Sporadically between the 14th and 17th centuries, people would spontaneously begin dancing in the streets, in small numbers at first, but quickly growing to include dozens, scores and even hundreds of people. They danced with increasing degrees of hysteria – violently jumping up and down and shaking their head and limbs –  for hours and even days on end until they collapsed from exhaustion. Some were reported to have danced themselves to death. The most notable outbreak of dancing plague took place in Strasbourg in 1518 and involved hundreds of citizens before subsiding in September after a decisive intervention of magistrates, clergy and doctors.
 
Why did they dance and why did they fall exhausted and even die? It’s not known for sure to this day and will never be known, but the best explanation is that it was stress-induced mass psychosis that erupted as a result of the quite extraordinary stresses that faced people in the Middle Ages: poverty, hunger, plague, war.
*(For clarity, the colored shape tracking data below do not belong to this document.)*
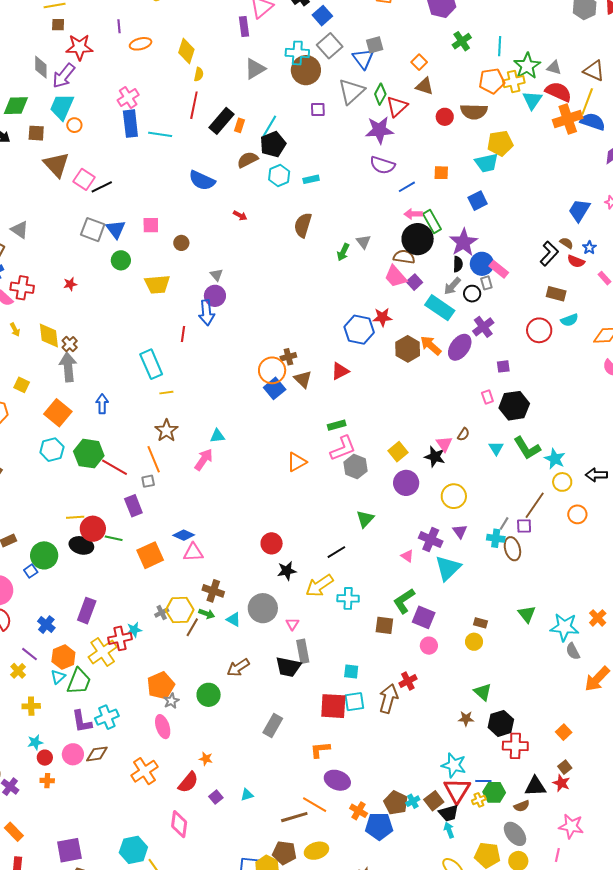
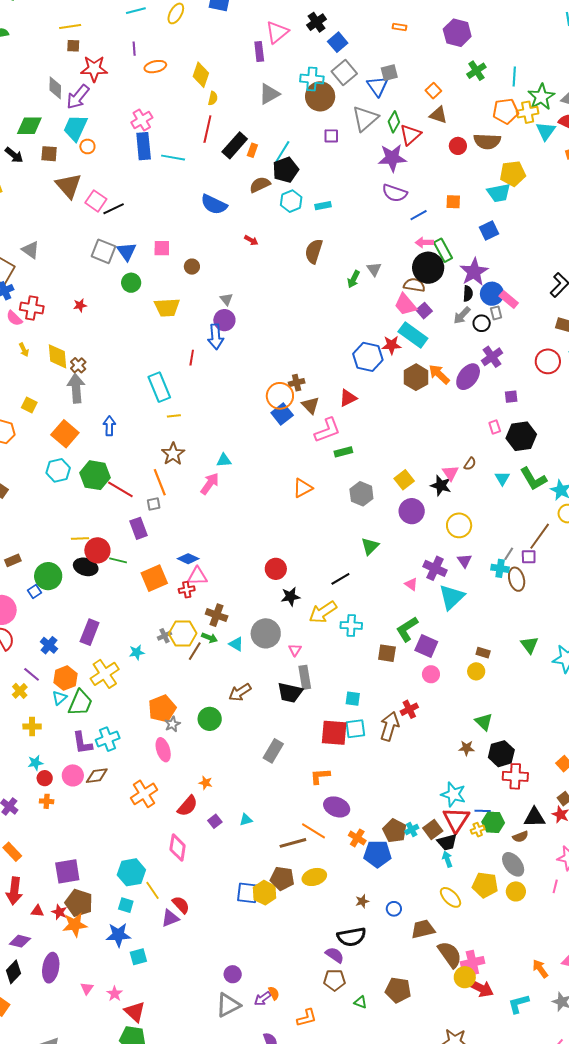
cyan rectangle: (440, 308) -> (413, 335), moved
pink L-shape: (343, 448) -> (327, 430), moved
red cross: (120, 638) -> (187, 590), moved, size x0.7

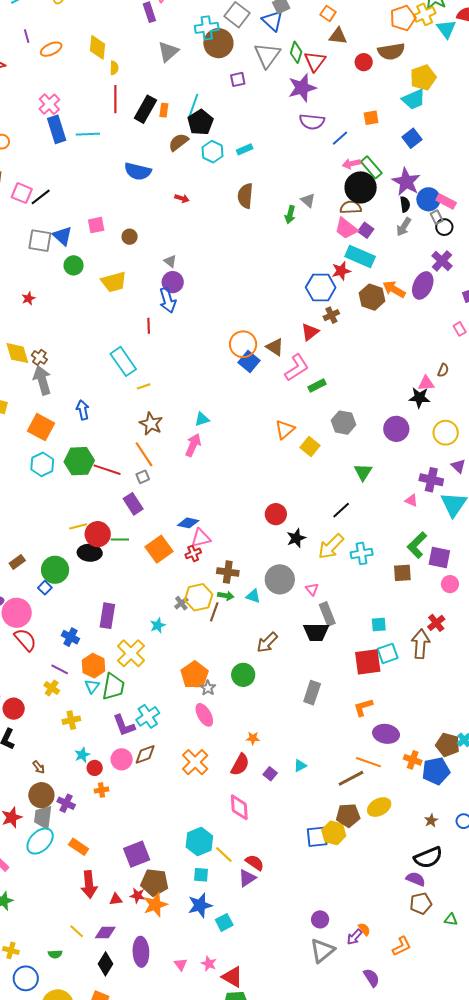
black circle: (482, 323) -> (444, 227), moved
brown cross: (297, 383) -> (331, 315), moved
pink triangle: (450, 473) -> (426, 383), turned -48
yellow square: (404, 480) -> (310, 447), moved

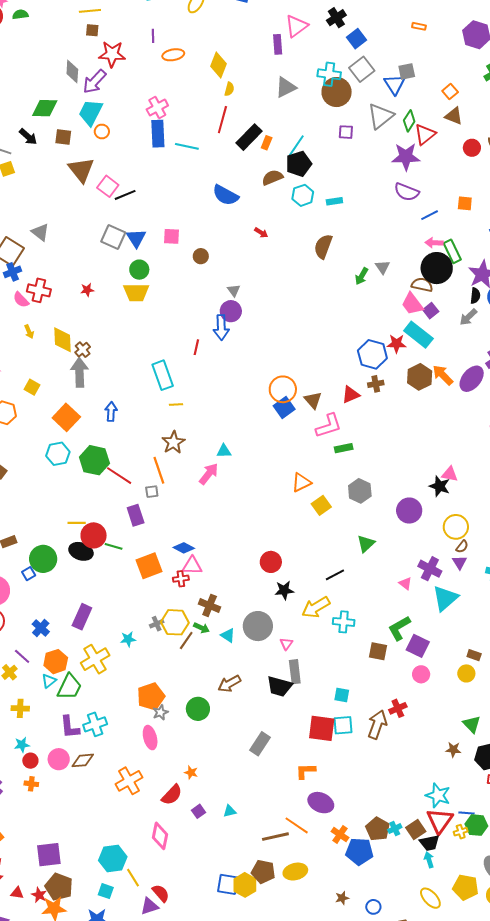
yellow trapezoid: (114, 282) -> (136, 292), moved
brown semicircle: (443, 370) -> (462, 547), moved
Today it might be called psychogenic disorder – nervous system disruption which at times presents as extreme excitement leading to unconscious and dramatic alteration of physical function.
 
Austerity, Covid, Brexit, war, soaring prices, mortgage chaos, eat-or-heat, government liars and charlatans. Might the English psyche have been so overwhelmed by the depredations of 12 years of Tory rule that in repeatedly backing what posterity will judge to have been the most degraded and discredited politician in a hundred years they are unable mentally to process their part in bringing him to power? That the psychic toll taken on them by giving the keys of the kingdom to a man dripping with greed, callousness and deceit has led them into a dance of denial? That as long as they twist and turn and jump and clap they don’t have to think about the real Boris Johnson?